A similar controversy over self versus non-self cells is gaining momentum among embryonic stem (ES) cell researchers, but in this case the evidence favours autologous cells. In recent work, researchers made the first successful autologous grafts to alleviate a mouse model of Parkinson's disease using ES cells1. The ES cells were derived in the usual way from mouse blastocysts made by nuclear transfer—by removing the nucleus from a mouse egg cell, and infusing it with DNA from the host. ES cells were then harvested from the blastocyst, and differentiated into dopamine-producing cells for grafting.

While making mouse ES cells through nuclear transfer is well established, such cells have never before resulted in grafts that cured a disease. “Nothing in this paper is new,” says Viviane Tabar, a neurosurgeon at the Sloan-Kettering Cancer Center in New York City, and an author of the paper, “everything has been done independently, but this is the first time we made the full story come together.”

After the ES cells differentiated into dopamine-producing neurons, they were transplanted into the brains of 24 Parkinson's mice. While some improvement in behaviour occurred in the control group that received allogeneic grafts, symptoms were completely alleviated in the mice that received autologous grafts. While the allogeneic treatments induced an immune response, the autologous grafts did not trigger the body's defence system at all.

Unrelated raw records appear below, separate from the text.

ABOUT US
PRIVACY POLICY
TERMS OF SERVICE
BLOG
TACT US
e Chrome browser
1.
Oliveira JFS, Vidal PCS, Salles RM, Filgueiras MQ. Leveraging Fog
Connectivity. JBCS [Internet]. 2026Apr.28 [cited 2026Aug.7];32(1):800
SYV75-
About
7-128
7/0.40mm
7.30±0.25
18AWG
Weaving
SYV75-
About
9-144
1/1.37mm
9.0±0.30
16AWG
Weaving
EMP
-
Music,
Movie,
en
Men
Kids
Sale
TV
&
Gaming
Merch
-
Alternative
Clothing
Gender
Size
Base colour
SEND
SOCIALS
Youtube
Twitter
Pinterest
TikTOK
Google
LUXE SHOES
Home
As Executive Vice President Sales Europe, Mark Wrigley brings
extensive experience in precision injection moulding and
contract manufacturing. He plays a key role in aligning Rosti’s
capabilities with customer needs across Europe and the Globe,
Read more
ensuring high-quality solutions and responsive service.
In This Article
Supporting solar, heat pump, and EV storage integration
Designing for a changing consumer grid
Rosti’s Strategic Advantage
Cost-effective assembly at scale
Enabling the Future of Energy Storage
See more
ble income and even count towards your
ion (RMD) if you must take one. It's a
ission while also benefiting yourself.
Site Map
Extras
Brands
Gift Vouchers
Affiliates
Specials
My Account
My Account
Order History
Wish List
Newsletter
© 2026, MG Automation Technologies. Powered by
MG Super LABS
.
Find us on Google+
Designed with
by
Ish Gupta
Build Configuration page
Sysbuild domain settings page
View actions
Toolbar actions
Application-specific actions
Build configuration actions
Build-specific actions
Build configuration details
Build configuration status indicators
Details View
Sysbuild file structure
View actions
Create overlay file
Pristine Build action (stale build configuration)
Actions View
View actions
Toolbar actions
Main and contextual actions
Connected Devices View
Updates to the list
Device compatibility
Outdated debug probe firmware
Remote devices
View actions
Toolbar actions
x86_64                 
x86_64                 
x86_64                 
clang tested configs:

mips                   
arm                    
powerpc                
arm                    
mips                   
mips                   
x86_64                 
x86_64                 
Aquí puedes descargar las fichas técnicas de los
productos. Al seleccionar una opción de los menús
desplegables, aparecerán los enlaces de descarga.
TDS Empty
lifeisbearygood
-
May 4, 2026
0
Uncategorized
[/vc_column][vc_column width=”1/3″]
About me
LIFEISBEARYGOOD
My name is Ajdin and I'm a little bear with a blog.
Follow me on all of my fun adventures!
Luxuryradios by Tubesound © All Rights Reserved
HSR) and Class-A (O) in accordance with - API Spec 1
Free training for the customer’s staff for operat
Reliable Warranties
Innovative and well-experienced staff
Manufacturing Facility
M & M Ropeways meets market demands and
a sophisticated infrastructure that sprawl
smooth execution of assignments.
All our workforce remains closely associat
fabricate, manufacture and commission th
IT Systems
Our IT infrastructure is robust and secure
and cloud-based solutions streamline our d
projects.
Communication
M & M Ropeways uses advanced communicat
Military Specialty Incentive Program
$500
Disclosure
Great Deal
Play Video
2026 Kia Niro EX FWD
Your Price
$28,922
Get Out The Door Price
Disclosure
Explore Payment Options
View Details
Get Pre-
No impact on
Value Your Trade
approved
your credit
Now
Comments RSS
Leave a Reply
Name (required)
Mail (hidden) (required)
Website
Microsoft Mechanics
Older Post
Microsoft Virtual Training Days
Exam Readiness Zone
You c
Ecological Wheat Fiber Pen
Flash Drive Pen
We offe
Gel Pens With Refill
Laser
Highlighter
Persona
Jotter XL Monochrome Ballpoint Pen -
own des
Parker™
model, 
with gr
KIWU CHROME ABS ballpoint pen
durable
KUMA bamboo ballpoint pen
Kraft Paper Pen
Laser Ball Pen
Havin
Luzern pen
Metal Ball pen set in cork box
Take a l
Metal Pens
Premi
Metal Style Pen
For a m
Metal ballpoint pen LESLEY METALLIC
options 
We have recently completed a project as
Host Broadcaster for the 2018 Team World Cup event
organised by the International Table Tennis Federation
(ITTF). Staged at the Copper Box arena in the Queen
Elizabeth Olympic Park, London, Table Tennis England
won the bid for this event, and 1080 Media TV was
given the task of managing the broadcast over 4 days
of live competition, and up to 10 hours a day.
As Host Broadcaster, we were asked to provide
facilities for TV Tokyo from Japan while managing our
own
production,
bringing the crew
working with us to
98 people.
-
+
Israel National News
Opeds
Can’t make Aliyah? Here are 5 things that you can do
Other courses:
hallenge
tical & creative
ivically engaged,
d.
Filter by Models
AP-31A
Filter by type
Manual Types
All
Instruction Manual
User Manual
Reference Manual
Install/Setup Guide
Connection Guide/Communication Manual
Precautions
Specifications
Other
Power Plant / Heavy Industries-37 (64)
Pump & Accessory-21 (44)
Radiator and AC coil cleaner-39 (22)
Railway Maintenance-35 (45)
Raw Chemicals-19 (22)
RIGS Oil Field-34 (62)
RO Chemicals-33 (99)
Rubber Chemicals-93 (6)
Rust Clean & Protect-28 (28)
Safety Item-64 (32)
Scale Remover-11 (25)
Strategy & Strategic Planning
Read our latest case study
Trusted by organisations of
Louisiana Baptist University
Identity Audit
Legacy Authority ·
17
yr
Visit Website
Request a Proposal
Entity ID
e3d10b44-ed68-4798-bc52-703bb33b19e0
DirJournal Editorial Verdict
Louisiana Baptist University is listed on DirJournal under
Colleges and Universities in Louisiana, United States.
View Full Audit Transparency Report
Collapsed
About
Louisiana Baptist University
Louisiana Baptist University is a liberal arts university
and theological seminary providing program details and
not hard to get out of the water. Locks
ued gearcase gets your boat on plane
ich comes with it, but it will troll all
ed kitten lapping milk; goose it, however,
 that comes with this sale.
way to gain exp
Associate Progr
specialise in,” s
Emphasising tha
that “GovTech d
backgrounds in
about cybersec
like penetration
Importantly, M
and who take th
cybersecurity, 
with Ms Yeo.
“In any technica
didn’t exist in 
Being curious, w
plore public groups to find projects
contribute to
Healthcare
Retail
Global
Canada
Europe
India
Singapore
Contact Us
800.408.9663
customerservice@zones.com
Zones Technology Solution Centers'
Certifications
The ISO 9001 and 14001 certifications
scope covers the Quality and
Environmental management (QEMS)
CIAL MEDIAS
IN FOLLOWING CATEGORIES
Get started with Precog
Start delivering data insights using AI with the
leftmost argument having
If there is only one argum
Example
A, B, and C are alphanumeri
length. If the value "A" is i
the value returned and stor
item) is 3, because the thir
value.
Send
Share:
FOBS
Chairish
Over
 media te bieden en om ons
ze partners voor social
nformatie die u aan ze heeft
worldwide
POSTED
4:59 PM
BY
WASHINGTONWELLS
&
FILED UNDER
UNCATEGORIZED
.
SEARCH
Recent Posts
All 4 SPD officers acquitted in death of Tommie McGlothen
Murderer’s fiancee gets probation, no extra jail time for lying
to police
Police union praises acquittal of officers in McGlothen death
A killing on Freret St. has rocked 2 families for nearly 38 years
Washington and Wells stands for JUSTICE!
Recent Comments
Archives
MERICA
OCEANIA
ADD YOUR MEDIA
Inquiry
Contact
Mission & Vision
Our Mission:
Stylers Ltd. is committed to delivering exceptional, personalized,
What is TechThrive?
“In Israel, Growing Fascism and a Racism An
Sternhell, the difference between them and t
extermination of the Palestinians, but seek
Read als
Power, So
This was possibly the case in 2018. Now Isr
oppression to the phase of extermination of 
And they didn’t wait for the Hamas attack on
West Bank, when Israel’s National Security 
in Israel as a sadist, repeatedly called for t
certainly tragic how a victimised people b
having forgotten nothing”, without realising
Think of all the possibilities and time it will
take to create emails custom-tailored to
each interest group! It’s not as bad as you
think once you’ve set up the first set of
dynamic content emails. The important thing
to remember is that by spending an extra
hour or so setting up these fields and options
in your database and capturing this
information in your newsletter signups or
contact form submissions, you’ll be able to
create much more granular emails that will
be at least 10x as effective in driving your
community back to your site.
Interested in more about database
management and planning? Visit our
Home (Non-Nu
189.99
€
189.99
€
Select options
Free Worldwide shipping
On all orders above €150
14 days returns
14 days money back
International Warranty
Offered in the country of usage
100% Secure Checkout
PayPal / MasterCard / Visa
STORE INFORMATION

But autologous cells for neural application in humans would be hard to come by. Human ES cells have yet to be created by nuclear transfer, and other techniques to create pluripotent stem cell lines require genetic modifications that prevent their use in therapy.

Besides Pranela Rameshwar of the New Jersey Medical School in Newark warns that autologous grafts could have a downside, as the mutations involved in disease progression will be present in self cells. “It might be safer to use an allogeneic system, despite the immunocompatibility issues,” she says.